Wednesday, 17 November 2010

Antonio Margarito's surgery successful -- ESPN

By Dan Rafael, ESPN.com

Antonio Margarito underwent successful surgery on his fractured right orbital bone at Methodist Hospital in Dallas on Tuesday, three days after Manny Pacquiao broke his face in a one-sided junior middleweight title bout at Cowboys Stadium.

"The doctor told us everything went perfect, no complications of any kind," co-manager Sergio Diaz said in a statement released by promoter Top Rank. "There is nothing wrong with his right eye. Antonio is such a warrior. The first thing he asked was, 'when can I start running,' and we told him he has to relax for a while."

Indeed, Margarito has been ordered to rest for at least 60 days without any contact.

Margarito will remain in the hospital overnight Tuesday and plans to return to Los Angeles on Wednesday with his team: wife Michel, co-managers Diaz and Francisco Espinoza and trainer Robert Garcia, all of whom have been with him since the fight.

Margarito also needed six stitches in his right cheek and three in his right eyebrow to close cuts.

Margarito, a three-time welterweight titlist, went the distance with Pacquiao but was punished throughout the fight despite outweighing Pacquiao by 17 pounds and having a 6-inch reach advantage and 4¼-inch height advantage.

Pacquiao won easily on all three scorecards -- 120-108, 119-109 and 118-110 -- to claim a vacant junior middleweight belt in a record-extending eighth weight division. Pacquiao is also the only fighter in boxing history to win titles in seven weight classes.

Pacquiao (52-3-2, 38 KOs) fractured Margarito's orbital bone in the fourth round, swelling his right eye and badly bruising it.

Pacquiao pounded on Margarito so severely that at one point in the 11th round he looked to referee Laurence Cole and asked him to stop the fight. After the fight, Pacquiao said he carried Margarito in the final round because he did not want to inflict anymore damage to him.

"I fought as hard as I could against a great champion in Manny Pacquiao," Margarito said.

"Can you believe it, he wanted to start running," Top Rank promoter Bob Arum told ESPN.com. "But he's not going to have any kind of training until at least February. He needs to rest."

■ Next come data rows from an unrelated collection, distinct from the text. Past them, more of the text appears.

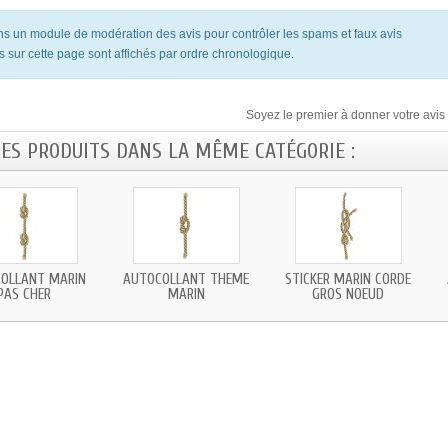
ons un module de modération des avis pour contrôler les spams et faux avis
s sur cette page sont affichés par ordre chronologique.
Soyez le premier à donner votre avis 
RES PRODUITS DANS LA MÊME CATÉGORIE :
OLLANT MARIN
AUTOCOLLANT THEME
STICKER MARIN CORDE
PAS CHER
MARIN
GROS NOEUD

Arum said he is not sure yet what kind of fight he will try to make for Margarito when he comes back.

He said he would like to make a rematch between Margarito (38-7, 27 KOs) and Miguel Cotto, who waged an epic fight in July 2008. Margarito stopped Cotto in the 11th round of the welterweight title fight. In Margarito's next fight, a ninth-round knockout loss to Shane Mosley in January 2009, Margarito was discovered to have loaded hand wraps in the dressing room before the fight. There are many who believe that he fought Cotto with loaded gloves because of the significant facial damage he inflicted on him.

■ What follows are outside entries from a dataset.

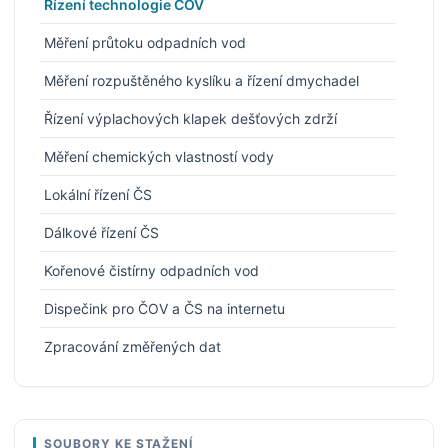
Řízení technologie ČOV
Měření průtoku odpadních vod
Měření rozpuštěného kyslíku a řízení dmychadel
Řízení výplachových klapek dešťových zdrží
Měření chemických vlastností vody
Lokální řízení ČS
Dálkové řízení ČS
Kořenové čistírny odpadních vod
Dispečink pro ČOV a ČS na internetu
Zpracování změřených dat
SOUBORY KE STAŽENÍ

"I always imagined Margarito and Cotto being a big fight again, but Cotto may not want to wait that long," Arum said, noting that Cotto probably will return in April, which is before Margarito likely would fight again.

Instead, Cotto, who won a junior middleweight belt in June, could face Julio Cesar Chavez Jr. in April as long as Chavez defeats Alfonso Gomez in the main event of Top Rank's "In Harm's Way" pay-per-view card from Anaheim, Calif., on Dec. 4.

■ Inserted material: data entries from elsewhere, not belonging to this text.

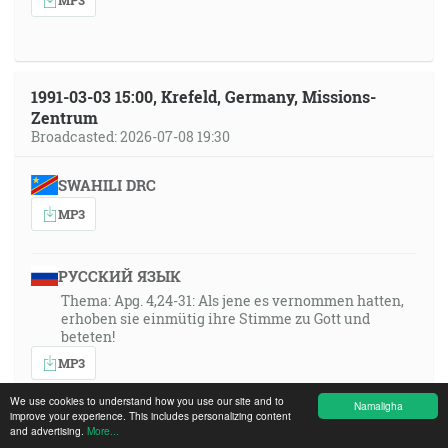
1991-03-03 15:00, Krefeld, Germany, Missions-
Zentrum
Broadcasted: 2026-07-08 19:30
SWAHILI DRC
MP3
РУССКИЙ ЯЗЫК
Thema: Apg. 4,24-31: Als jene es vernommen hatten,
erhoben sie einmütig ihre Stimme zu Gott und
beteten!
MP3
We use cookies to understand how you use our site and to
Namaligha
improve your experience. This includes personalizing content
POLSKI
and advertising.
More...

"Let's see how Chavez looks and if Chavez looks good on Dec. 4, maybe I'll make Cotto and Chavez," Arum said. "[Top Rank matchmaker] Bruce [Trampler] said he doesn't see any reason not to make that fight. So with Margarito, let's assume Cotto fights Chavez. I'll get Tony another fight and maybe he'll fight the Cotto-Chavez winner sometime in the fall."

Arum said he would also be interested in matching Margarito with middleweight champion Sergio Martinez, who is promoted by Lou DiBella, if Martinez defends his title against Paul Williams in their rematch on Saturday night (HBO, 10 ET) in Atlantic City, N.J. HBO will also replay Pacquiao-Margarito on the telecast.

Although Martinez is the middleweight champ and a former junior middleweight titleholder, he suffered his first career defeat in a 2000 welterweight fight when Margarito stopped him in the seventh round.

Arum is awaiting more pay-per-view totals from Pacquiao-Margarito, but based on what has already come in, he said the worst the fight would do is 1.25 million buys.

"We got the numbers from Dish Network and they were very, very good," Arum said. "The Dish Network number is bigger than the number we did for Pacquiao when he fought [Oscar] De La Hoya [in December 2008]. But we don't have the DirecTV number yet. But we have every indication from the cable systems that the numbers are very strong."